Abstract
Skill scores defined as measures of relative mean square error—and based on standards of reference representing climatology, persistence, or a linear combination of climatology and persistence—are decomposed. Two decompositions of each skill score are formulated: 1) a decomposition derived by conditioning on the forecasts and 2) a decomposition derived by conditioning on the observations. These general decompositions contain terms consisting of measures of statistical characteristics of the forecasts and/or observations and terms consisting of measures of basic aspects of forecast quality. Properties of the terms in the respective decompositions are examined, and relationships among the various skill scores—and the terms in the respective decompositions—are described.
Hypothetical samples of binary forecasts and observations are used to illustrate the application and interpretation of these decompositions.
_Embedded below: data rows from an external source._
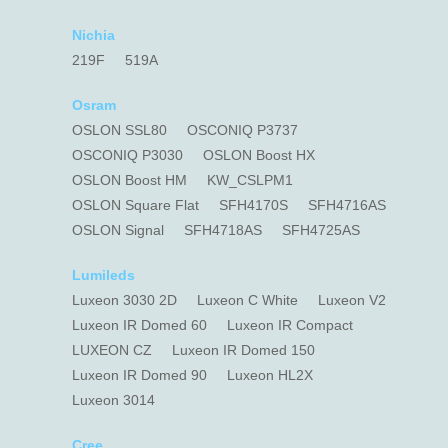
Nichia
219F
519A
Osram
OSLON SSL80
OSCONIQ P3737
OSCONIQ P3030
OSLON Boost HX
OSLON Boost HM
KW_CSLPM1
OSLON Square Flat
SFH4170S
SFH4716AS
OSLON Signal
SFH4718AS
SFH4725AS
Lumileds
Luxeon 3030 2D
Luxeon C White
Luxeon V2
Luxeon IR Domed 60
Luxeon IR Compact
LUXEON CZ
Luxeon IR Domed 150
Luxeon IR Domed 90
Luxeon HL2X
Luxeon 3014
Cree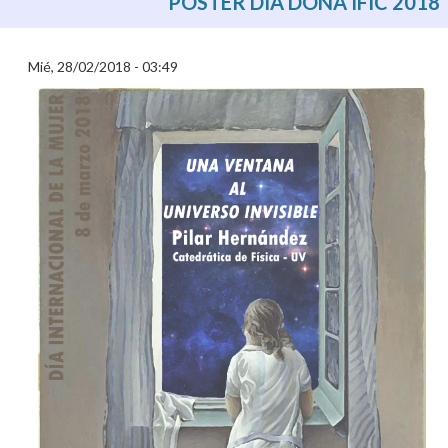
POSTER DIA DONA IFIC 2018
Mié, 28/02/2018 - 03:49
Limitations on the inferences that can be drawn from comparative verification based on skill scores, as well as from comparisons based on the terms in decompositions of skill scores, are discussed. The relationship between the application of measures of aspects of quality and the application of the sufficiency relation (a statistical relation that embodies the concept of unambiguous superiority) is briefly explored.
The following results can be gleaned from this methodological study. 1) Decompositions of skill scores provide quantitative measures of—and insights into—multiple aspects of the forecasts, the observations, and their relationship. 2) Superiority in terms of overall skill is no guarantor of superiority in terms of other aspects of quality. 3) Sufficiency (i.e., unambiguous superiority) generally cannot be inferred solely on the basis of superiority over a relatively small set of measures of specific aspects of quality.
Neither individual measures of overall performance (e.g., skill scores) nor sets of measures associated with decompositions of such overall measures respect the dimensionality of most verification problems. Nevertheless, the decompositions described here identify parsimonious sets of measures of basic aspects of forecast quality that should prove to be useful in many verification problems encountered in the real world.